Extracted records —
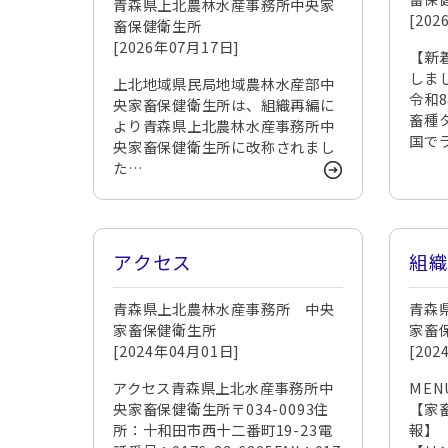
青森県上北農林水産事務所中央家
[20
畜保健衛生所
[2026年07月17日]
【新
しまし
上北地域県民局地域農林水産部中
令和
央家畜保健衛生所は、組織再編に
畜種タ
より青森県上北農林水産事務所中
国で
央家畜保健衛生所に改称されまし
た…
アクセス
組
青森県上北農林水産事務所 中央
青森
家畜保健衛生所
家畜
[2024年04月01日]
[20
アクセス青森県上北水産事務所中
MEN
央家畜保健衛生所〒034-0093住
【家
所：十和田市西十二番町19-23電
報】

Problem statement —
Set down every entry exactly as it appears, but skip the pictures.

Task solution —
青森県上北農林水産事務所中央家
[20
畜保健衛生所
[2026年07月17日]
【新
しまし
上北地域県民局地域農林水産部中
令和
央家畜保健衛生所は、組織再編に
畜種タ
より青森県上北農林水産事務所中
国で
央家畜保健衛生所に改称されまし
た…
アクセス
組
青森県上北農林水産事務所 中央
青森
家畜保健衛生所
家畜
[2024年04月01日]
[20
アクセス青森県上北水産事務所中
MEN
央家畜保健衛生所〒034-0093住
【家
所：十和田市西十二番町19-23電
報】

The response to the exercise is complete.